Aim of the exercise: Once the line containing "ラジオ業界のリアルな財務事情" is found in the entries below, reproduce it and every line after it, stopping at and including the line containing "Volume molaire d’un gaz"; reproduce nothing else, and keep each line exact.

(Saved data entries)
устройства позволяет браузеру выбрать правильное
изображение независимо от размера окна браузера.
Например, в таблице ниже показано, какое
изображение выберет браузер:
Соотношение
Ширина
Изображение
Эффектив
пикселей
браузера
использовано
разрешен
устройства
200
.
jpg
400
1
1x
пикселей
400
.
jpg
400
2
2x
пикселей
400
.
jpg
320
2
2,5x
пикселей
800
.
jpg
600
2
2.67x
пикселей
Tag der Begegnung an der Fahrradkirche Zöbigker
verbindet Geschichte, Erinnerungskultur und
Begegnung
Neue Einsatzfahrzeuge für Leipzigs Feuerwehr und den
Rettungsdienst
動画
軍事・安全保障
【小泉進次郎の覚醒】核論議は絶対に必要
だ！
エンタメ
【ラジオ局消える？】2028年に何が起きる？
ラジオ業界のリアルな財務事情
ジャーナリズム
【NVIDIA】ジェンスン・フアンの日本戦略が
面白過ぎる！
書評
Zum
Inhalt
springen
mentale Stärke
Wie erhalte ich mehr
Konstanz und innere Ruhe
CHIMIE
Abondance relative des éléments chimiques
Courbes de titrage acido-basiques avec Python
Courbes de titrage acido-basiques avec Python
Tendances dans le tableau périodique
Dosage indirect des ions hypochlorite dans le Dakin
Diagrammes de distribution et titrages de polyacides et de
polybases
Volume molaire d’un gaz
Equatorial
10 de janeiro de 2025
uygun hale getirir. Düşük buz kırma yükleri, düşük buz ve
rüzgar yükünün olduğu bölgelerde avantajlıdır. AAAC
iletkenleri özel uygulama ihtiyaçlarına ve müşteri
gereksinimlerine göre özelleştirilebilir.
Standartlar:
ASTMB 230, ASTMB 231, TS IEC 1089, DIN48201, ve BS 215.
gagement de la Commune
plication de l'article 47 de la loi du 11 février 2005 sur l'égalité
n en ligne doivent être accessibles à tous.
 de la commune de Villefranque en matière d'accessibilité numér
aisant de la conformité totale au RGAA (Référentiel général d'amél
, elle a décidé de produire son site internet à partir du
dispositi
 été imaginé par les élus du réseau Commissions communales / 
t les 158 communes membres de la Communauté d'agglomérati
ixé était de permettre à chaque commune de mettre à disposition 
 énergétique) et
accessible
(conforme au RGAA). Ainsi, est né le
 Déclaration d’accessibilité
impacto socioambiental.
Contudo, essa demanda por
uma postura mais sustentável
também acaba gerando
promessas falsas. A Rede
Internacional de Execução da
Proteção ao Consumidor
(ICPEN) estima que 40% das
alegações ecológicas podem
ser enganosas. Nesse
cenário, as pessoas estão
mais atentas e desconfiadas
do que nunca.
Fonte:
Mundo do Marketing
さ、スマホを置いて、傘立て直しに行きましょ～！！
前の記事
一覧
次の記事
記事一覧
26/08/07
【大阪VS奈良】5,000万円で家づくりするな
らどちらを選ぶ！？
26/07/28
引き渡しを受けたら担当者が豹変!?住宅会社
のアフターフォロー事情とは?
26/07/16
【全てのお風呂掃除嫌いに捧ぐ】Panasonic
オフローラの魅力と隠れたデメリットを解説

Exercise output:
ラジオ業界のリアルな財務事情
ジャーナリズム
【NVIDIA】ジェンスン・フアンの日本戦略が
面白過ぎる！
書評
Zum
Inhalt
springen
mentale Stärke
Wie erhalte ich mehr
Konstanz und innere Ruhe
CHIMIE
Abondance relative des éléments chimiques
Courbes de titrage acido-basiques avec Python
Courbes de titrage acido-basiques avec Python
Tendances dans le tableau périodique
Dosage indirect des ions hypochlorite dans le Dakin
Diagrammes de distribution et titrages de polyacides et de
polybases
Volume molaire d’un gaz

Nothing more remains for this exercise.